Implement Net2DeeperNet for GRU layers

Question

Implement Net2DeeperNet for GRU layers

gchrupala opened this issue 9 years ago · 2 comments

Idea based on "Net2Net: Accelerating Learning via Knowledge Transfer" http://arxiv.org/abs/1511.05641
The current grow function should initialize the newly added layer to one implementing an identity function.

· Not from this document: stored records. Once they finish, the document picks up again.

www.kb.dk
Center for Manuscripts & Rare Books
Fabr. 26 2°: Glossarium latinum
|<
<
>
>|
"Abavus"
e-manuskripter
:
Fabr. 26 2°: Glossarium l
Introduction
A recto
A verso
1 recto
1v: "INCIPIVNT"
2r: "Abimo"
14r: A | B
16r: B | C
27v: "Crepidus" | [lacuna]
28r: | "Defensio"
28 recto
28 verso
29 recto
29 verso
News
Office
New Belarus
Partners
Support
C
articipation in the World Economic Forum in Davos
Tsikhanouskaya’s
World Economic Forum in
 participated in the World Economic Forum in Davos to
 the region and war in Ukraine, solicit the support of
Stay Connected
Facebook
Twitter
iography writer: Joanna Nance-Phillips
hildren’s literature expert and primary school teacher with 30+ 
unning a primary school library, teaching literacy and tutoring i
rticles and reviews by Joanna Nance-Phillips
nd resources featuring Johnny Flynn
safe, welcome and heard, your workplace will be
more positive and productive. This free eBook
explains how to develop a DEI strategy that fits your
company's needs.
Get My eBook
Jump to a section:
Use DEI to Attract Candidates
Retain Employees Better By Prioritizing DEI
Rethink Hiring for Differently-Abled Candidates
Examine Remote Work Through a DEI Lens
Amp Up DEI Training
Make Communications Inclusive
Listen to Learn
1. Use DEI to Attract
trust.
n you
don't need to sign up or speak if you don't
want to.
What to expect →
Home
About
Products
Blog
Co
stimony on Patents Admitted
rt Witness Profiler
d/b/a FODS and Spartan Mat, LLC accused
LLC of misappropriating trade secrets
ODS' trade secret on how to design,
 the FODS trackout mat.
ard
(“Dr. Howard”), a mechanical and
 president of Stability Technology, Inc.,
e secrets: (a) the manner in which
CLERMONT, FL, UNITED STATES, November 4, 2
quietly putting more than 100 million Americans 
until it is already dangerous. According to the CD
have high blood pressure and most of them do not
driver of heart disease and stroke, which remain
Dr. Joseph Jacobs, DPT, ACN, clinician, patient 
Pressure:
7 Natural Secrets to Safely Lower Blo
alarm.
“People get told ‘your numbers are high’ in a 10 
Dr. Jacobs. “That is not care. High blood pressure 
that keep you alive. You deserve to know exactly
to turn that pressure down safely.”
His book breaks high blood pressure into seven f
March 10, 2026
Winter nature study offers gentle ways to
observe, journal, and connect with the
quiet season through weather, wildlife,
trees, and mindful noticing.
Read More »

For a GRU, assuming non-negative inputs, and a relu or clipped relu activation, and the following definiton of the layer:

def GRU(W,U,Wz,Uz,Wr,Ur,xt,htm1):
    r = sigmoid(dot(xt,Wr)+dot(htm1, Ur))
    z = sigmoid(dot(xt,Wz)+dot(htm1, Uz))
    htilde = rectify(dot(xt,W)+dot(r*htm1, U))
    h = (1-z) * htm1 + z*htilde
    return h

we could set:

W - Identity
U - Zero
Wz - Identity + 2 (or any number ensuring z is close to 1)
Uz - Identity + 2
Wr - random
Ur - random

Answer 1 · 2015-11-23T16:55:43.000Z

Actually, more like Identity * N, not + N

W - Identity
U - Zero
Wz - Identity * 2 (or any number ensuring z is close to 1)
Uz - Identity * 2
Wr - random
Ur - random

Answer 2 · 2015-11-24T19:04:46.000Z

Sort of working, but it seems it's hard to "undo" this particular implementation of the identity mapping. Another idea would be instead to learn an identity mapping for a particular GRU type and size, and use that to initialize.